7.S'agissant des procédures de contrôle, le constat d'une flagrance fonde l'administration à procéder à une nouvelle vérification de la comptabilité d'une période et d'un impôt déjà vérifiés (article L. 51 du LPF) et à procéder à des rectifications à l'impôt sur le revenu pour une période ayant fait l'objet d'un ESFP (article L. 50 du LPF).
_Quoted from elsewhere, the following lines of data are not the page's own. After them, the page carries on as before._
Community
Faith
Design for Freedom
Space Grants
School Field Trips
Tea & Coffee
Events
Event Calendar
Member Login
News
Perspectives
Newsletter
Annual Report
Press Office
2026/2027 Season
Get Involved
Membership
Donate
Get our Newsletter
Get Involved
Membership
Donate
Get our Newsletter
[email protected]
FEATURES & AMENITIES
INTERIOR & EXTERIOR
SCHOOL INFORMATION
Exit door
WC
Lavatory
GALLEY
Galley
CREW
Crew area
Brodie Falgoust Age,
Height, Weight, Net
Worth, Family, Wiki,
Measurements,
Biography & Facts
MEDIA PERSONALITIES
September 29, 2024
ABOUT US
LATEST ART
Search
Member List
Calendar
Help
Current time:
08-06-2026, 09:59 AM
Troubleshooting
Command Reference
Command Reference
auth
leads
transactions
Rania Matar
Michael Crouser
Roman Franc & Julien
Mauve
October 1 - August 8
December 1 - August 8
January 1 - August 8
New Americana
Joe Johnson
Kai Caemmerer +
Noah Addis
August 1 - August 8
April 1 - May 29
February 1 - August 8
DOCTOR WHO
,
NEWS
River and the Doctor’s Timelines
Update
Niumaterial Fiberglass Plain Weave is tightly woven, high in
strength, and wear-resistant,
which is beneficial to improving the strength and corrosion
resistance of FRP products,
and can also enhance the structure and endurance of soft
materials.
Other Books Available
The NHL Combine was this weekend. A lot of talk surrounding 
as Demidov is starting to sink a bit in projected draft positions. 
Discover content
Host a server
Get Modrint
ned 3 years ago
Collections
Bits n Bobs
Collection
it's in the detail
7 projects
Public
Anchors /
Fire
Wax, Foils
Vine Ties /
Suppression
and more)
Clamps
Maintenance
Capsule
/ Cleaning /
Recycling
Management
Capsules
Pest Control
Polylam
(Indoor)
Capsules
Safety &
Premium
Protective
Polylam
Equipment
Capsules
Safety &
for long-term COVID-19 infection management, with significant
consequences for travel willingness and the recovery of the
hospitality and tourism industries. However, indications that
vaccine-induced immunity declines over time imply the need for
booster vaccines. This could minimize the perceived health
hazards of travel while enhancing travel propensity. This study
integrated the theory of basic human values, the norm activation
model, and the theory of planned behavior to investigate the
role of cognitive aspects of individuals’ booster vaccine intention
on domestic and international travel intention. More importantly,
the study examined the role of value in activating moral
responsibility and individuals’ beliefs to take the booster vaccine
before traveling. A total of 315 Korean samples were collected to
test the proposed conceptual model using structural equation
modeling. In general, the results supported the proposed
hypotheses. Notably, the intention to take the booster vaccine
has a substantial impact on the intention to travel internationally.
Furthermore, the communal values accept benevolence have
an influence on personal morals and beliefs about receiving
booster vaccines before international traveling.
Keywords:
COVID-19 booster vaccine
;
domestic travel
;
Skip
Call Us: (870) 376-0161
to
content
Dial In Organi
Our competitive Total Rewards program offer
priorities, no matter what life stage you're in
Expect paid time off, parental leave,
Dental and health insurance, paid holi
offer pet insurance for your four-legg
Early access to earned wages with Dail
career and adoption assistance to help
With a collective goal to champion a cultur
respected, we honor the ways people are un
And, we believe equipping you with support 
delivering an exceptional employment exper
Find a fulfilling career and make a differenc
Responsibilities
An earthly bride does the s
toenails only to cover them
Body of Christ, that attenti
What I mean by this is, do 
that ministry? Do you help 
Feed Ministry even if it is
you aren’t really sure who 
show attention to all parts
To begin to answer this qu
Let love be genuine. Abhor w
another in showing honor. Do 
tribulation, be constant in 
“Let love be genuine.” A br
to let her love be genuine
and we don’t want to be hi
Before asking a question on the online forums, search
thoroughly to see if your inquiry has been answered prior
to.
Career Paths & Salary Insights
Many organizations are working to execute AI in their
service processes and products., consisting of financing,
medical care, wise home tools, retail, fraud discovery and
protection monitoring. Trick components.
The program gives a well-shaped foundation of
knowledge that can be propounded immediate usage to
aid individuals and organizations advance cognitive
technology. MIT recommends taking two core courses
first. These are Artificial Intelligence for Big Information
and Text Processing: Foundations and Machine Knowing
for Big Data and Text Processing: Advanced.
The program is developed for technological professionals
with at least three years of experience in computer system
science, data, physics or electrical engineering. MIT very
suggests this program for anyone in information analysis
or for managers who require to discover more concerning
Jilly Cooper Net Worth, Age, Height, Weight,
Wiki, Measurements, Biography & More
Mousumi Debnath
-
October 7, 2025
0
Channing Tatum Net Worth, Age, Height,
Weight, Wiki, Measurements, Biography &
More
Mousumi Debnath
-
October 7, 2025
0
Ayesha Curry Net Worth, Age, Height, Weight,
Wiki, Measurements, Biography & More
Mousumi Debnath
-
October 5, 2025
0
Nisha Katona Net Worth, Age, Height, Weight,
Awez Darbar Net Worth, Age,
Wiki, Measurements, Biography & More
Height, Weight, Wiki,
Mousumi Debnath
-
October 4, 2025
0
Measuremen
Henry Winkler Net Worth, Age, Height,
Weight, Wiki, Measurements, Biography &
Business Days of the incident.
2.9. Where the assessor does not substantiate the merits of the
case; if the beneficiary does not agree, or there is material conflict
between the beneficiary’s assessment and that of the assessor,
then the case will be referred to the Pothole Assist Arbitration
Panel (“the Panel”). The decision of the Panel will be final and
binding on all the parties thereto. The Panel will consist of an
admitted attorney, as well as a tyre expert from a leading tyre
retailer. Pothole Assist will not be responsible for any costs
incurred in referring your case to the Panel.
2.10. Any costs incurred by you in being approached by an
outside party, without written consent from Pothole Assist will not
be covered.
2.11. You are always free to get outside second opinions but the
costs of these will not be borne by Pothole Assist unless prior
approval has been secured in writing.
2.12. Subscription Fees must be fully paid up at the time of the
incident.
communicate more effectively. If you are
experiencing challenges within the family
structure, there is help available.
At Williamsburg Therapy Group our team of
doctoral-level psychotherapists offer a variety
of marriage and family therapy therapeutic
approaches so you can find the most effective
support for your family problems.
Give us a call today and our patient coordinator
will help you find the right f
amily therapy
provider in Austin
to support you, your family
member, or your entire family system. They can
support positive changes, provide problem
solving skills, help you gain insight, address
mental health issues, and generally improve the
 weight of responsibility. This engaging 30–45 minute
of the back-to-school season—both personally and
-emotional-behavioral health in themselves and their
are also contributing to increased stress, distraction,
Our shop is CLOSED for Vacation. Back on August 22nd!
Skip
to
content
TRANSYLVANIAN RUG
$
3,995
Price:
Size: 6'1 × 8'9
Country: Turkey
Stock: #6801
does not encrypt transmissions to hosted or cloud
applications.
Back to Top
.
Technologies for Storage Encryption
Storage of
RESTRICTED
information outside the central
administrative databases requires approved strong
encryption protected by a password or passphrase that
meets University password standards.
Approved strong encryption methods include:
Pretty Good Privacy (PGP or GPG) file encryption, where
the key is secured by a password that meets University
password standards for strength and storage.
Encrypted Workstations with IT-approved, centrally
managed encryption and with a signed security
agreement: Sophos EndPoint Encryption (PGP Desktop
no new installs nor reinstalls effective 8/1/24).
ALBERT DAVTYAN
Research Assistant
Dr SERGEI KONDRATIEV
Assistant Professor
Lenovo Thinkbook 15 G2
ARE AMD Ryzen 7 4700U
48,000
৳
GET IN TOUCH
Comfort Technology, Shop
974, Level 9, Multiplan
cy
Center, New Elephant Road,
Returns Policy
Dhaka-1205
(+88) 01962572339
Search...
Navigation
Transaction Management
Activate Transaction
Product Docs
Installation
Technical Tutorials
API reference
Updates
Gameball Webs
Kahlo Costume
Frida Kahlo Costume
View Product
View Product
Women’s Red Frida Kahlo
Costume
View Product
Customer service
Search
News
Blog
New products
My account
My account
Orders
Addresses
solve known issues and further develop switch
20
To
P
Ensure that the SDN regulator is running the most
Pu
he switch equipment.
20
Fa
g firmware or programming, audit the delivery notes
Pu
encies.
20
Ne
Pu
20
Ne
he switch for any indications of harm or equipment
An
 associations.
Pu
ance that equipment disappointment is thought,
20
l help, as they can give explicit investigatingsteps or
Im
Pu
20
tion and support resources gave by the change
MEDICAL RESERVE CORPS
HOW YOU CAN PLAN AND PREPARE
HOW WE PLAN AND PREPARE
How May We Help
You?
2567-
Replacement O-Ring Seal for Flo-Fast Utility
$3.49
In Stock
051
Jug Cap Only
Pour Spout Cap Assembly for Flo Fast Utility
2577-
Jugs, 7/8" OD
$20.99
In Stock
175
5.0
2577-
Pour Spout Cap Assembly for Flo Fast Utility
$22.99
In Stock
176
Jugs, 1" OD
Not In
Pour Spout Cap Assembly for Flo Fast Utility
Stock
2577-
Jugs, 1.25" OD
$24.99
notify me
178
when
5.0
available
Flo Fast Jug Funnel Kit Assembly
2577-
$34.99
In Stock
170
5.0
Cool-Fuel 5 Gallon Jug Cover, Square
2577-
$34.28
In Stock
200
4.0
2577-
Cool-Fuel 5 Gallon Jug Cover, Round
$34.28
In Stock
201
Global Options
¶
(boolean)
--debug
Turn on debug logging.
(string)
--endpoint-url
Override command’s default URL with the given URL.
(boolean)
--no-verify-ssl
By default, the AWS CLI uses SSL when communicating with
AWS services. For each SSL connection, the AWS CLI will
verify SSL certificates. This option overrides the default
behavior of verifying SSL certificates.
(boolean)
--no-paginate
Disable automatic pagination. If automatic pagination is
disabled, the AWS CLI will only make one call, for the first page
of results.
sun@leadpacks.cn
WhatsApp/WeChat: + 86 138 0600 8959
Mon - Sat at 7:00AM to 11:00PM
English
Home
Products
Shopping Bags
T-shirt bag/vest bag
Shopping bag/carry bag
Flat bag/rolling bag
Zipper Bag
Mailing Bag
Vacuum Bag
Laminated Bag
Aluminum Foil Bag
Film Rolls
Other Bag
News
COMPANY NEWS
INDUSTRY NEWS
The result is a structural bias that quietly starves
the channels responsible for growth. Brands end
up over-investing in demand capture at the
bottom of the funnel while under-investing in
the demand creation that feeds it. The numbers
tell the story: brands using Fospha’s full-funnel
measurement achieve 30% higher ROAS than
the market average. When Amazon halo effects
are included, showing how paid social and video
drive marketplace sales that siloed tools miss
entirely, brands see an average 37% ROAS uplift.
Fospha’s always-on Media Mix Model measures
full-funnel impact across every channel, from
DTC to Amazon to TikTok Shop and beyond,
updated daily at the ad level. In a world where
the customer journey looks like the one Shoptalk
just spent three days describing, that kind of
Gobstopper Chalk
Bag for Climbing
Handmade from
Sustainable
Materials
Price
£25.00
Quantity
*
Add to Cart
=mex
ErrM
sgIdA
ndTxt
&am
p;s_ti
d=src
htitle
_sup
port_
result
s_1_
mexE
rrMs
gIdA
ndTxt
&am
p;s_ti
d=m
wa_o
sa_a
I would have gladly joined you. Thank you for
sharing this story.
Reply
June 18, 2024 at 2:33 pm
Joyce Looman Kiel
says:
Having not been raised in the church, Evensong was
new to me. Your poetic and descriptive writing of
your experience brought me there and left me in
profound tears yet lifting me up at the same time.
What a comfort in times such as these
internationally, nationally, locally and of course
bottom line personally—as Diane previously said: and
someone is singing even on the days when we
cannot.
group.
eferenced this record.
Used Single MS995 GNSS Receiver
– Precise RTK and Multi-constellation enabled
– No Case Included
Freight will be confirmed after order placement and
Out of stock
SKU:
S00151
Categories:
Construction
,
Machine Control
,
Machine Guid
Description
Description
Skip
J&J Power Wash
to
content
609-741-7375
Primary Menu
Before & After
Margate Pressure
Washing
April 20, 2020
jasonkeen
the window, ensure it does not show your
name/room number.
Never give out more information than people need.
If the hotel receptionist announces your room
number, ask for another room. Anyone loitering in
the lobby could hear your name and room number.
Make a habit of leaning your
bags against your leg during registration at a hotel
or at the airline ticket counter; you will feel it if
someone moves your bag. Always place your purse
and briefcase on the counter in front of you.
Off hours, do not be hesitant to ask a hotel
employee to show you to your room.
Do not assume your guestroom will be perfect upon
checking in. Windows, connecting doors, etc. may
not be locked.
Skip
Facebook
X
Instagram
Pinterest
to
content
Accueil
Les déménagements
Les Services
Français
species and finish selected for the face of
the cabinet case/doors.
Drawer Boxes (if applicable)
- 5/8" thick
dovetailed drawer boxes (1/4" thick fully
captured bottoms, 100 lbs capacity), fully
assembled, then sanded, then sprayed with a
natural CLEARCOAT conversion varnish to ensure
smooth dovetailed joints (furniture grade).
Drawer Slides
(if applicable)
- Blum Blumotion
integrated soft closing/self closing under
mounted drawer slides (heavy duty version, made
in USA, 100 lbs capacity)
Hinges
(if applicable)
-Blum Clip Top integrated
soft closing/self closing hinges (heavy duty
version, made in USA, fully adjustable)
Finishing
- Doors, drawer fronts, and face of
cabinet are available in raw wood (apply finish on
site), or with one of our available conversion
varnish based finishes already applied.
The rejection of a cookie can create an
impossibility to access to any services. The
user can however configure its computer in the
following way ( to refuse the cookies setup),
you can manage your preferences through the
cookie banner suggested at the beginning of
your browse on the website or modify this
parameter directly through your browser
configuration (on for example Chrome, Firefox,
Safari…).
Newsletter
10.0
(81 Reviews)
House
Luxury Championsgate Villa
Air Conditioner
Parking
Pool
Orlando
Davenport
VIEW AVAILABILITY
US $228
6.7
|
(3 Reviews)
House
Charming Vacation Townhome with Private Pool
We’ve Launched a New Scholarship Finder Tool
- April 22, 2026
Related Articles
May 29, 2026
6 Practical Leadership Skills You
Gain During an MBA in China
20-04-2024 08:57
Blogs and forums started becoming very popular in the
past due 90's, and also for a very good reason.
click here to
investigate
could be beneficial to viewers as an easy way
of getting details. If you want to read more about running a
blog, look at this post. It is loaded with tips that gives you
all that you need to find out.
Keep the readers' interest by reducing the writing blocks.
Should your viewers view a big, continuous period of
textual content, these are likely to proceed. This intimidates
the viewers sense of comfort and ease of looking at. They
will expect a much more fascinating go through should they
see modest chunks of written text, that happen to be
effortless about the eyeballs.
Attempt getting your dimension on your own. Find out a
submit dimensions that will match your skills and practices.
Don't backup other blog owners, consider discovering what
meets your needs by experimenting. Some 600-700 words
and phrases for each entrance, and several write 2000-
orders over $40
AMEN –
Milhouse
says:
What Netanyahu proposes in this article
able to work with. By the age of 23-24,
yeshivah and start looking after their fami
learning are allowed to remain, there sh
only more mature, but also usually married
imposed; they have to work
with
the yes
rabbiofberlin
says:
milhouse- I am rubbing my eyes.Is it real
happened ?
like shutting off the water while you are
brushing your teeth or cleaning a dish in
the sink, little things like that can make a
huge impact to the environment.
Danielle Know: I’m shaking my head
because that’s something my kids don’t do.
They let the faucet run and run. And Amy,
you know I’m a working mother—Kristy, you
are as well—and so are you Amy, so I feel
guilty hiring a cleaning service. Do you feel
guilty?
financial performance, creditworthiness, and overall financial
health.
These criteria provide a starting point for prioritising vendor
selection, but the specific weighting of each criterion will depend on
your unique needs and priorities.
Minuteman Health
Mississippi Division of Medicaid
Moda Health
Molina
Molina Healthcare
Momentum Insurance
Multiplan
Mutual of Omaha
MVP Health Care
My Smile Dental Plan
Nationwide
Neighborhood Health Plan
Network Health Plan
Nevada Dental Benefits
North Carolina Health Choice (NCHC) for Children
La durée maximale de trois mois pour la vérification sur place des contribuables dont le chiffre d'affaires ou le montant annuel des recettes brutes n'excède pas les limites prévues au I de l'article 302 septies A du CGI n'est pas applicable pour le contrôle de l'année ou de l'exercice au cours duquel l'administration a auparavant dressé le procès-verbal, ainsi que pour la vérification des années antérieures (article L. 52 du LPF).
Exemple : Un contribuable fait l'objet en juin 2008 d'une flagrance fiscale au cours d'un droit d'enquête. En août 2008, le service de contrôle engage une vérification de comptabilité pour les exercices 2005, 2006 et 2007. L'administration n'est pas tenue au délai de trois mois pour cette vérification de comptabilité, quand bien même l'année 2008 ne fait pas l'objet du contrôle. Si, en 2009, l'administration étend la vérification de comptabilité à l'exercice 2008, le délai de trois mois ne sera également pas applicable.
8.S'agissant des procédures d'imposition, l'administration peut, en cas de flagrance, taxer ou évaluer d'office le résultat de l'année ou de l'exercice au cours duquel le procès-verbal a été établi sans envoi préalable d'une mise en demeure (articles L. 68 et L. 73 du LPF).
9.Le constat d'une flagrance porte le délai de reprise ouvert à l'administration de trois à six ans pour les impôts directs (4 ème alinéa de l'article L. 169 du LPF), la taxe professionnelle (2 ème alinéa de l'article L. 174 du LPF) et la TVA (2 ème alinéa de l'article L. 176 du LPF), pour la période antérieure au procès-verbal de flagrance fiscale.
Exemple : Un contribuable qui clôt son exercice au 31 décembre fait l'objet en mai 2008 d'une flagrance fiscale au cours d'un droit de visite et de saisie. Lors du contrôle engagé en juillet 2009, le droit de reprise pourra s'exercer au titre des années 2003, 2004, 2005, 2006, 2007 et 2008.